▶ [Exercise description] If a record contains a picture, skip the picture and transcribe the rest exactly.

▶ [Task input]

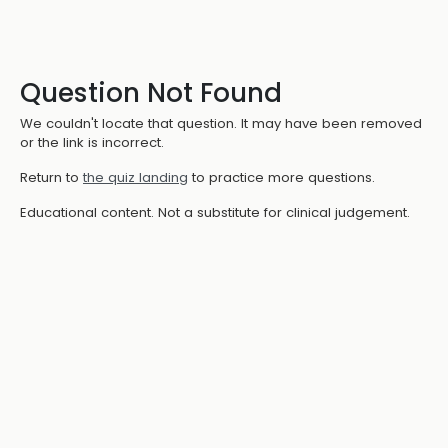
Question Not Found
We couldn't locate that question. It may have been removed
or the link is incorrect.
Return to
the quiz landing
to practice more questions.
Educational content. Not a substitute for clinical judgement.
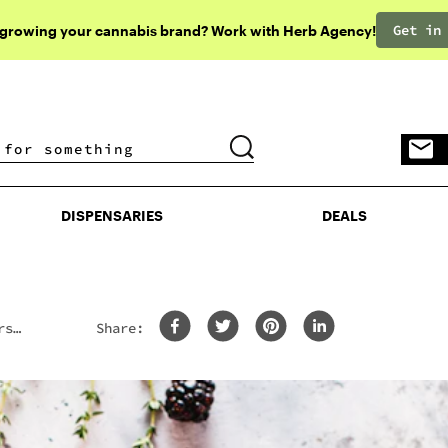
Get in
 growing your cannabis brand? Work with Herb Agency!
DISPENSARIES
DEALS
DISPENSARIES
DEALS
rs
Share:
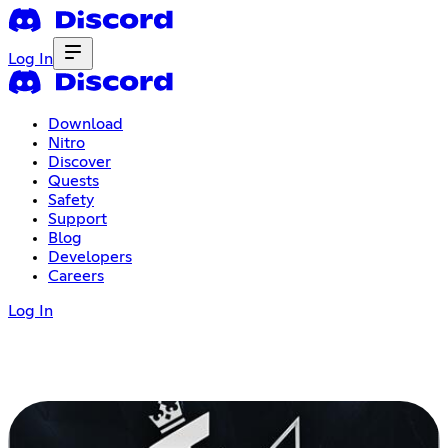
Log In
Download
Nitro
Discover
Quests
Safety
Support
Blog
Developers
Careers
Log In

▶ [Completed task]
Question Not Found
We couldn't locate that question. It may have been removed
or the link is incorrect.
Return to
the quiz landing
to practice more questions.
Educational content. Not a substitute for clinical judgement.
Get in
 growing your cannabis brand? Work with Herb Agency!
DISPENSARIES
DEALS
DISPENSARIES
DEALS
rs
Share:
Log In
Download
Nitro
Discover
Quests
Safety
Support
Blog
Developers
Careers
Log In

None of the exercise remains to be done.